====== Provided data ======
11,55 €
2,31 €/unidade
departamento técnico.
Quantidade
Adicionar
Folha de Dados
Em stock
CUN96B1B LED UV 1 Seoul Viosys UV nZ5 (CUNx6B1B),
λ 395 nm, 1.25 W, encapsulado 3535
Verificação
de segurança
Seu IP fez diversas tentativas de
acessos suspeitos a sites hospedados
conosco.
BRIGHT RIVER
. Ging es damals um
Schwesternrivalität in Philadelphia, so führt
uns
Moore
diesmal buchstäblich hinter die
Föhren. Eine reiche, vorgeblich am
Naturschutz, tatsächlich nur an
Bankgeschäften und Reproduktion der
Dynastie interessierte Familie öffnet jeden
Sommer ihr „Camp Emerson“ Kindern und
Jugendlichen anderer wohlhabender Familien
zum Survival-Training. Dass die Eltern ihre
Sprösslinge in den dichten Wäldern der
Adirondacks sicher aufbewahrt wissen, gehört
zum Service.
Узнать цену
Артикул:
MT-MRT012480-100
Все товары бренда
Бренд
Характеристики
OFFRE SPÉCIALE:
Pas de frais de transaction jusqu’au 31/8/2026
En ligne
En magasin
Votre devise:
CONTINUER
======
====== Provided data ======
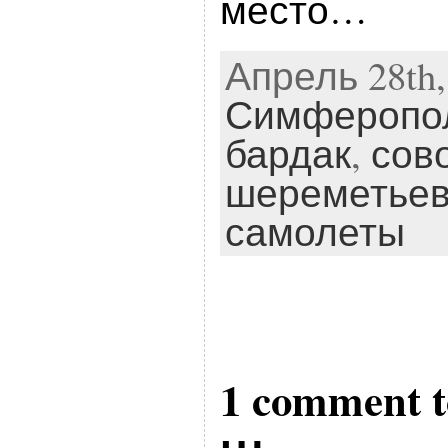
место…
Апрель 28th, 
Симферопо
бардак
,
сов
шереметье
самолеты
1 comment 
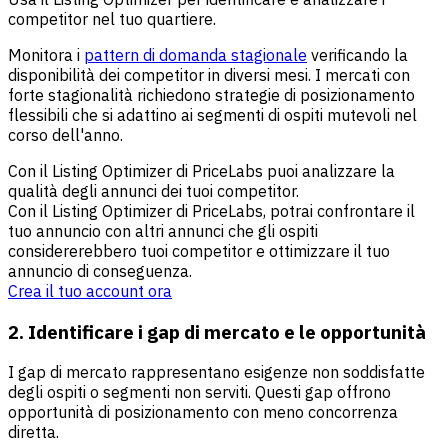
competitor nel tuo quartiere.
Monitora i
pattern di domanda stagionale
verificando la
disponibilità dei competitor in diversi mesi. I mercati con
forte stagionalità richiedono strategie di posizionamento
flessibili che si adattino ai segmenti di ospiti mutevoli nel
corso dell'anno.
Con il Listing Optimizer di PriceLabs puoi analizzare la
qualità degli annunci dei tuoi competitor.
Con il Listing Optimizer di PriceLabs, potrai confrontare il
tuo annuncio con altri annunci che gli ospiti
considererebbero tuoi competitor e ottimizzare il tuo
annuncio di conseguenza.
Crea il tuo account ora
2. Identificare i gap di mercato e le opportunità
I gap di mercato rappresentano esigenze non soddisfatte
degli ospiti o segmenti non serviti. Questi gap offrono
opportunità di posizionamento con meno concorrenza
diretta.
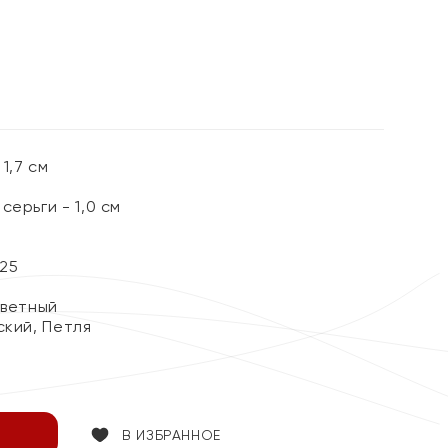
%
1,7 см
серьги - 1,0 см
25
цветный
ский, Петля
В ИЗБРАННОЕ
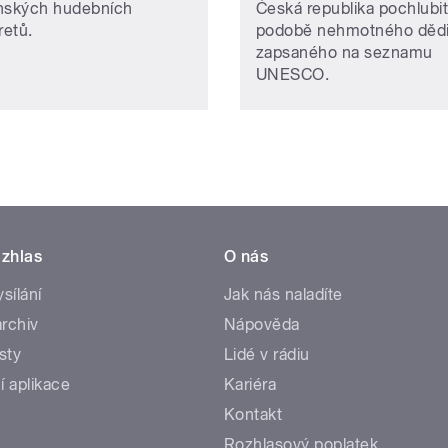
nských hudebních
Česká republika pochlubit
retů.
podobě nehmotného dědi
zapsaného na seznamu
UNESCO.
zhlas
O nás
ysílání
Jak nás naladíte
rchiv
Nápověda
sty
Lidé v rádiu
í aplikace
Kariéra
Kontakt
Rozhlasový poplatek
======
What you should do ::
From the material above, copy out every line bearing the string "annuncio".

Your solution ::
tuo annuncio con altri annunci che gli ospiti
annuncio di conseguenza.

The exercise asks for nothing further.